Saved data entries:
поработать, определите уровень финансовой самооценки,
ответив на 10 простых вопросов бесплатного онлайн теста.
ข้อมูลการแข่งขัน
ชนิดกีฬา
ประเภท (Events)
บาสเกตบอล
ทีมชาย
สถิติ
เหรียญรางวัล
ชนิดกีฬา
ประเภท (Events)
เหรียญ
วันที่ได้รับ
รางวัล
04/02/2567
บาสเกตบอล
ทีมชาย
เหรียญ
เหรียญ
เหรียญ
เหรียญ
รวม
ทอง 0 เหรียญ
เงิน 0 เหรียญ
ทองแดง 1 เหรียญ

• ACTIVITY: Line by line, output the data precisely as shown above.

• SOLUTION BELOW:
поработать, определите уровень финансовой самооценки,
ответив на 10 простых вопросов бесплатного онлайн теста.
ข้อมูลการแข่งขัน
ชนิดกีฬา
ประเภท (Events)
บาสเกตบอล
ทีมชาย
สถิติ
เหรียญรางวัล
ชนิดกีฬา
ประเภท (Events)
เหรียญ
วันที่ได้รับ
รางวัล
04/02/2567
บาสเกตบอล
ทีมชาย
เหรียญ
เหรียญ
เหรียญ
เหรียญ
รวม
ทอง 0 เหรียญ
เงิน 0 เหรียญ
ทองแดง 1 เหรียญ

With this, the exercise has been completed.